WORK INSTRUCTION: Look for the line containing "When it comes to hosting, w" in the entries below, then print that line and all that follow it exactly.

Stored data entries

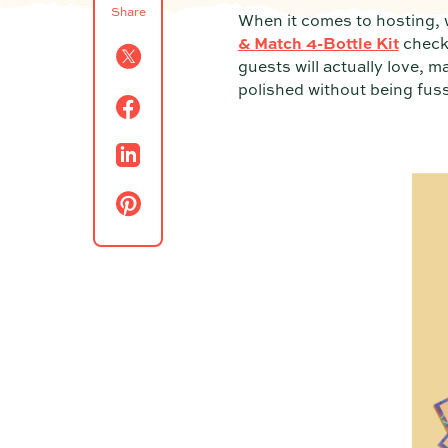
Share
When it comes to hosting, w
& Match 4-Bottle Kit
checks
guests will actually love, m
polished without being fuss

EXERCISE OUTPUT:
When it comes to hosting, w
& Match 4-Bottle Kit
checks
guests will actually love, m
polished without being fuss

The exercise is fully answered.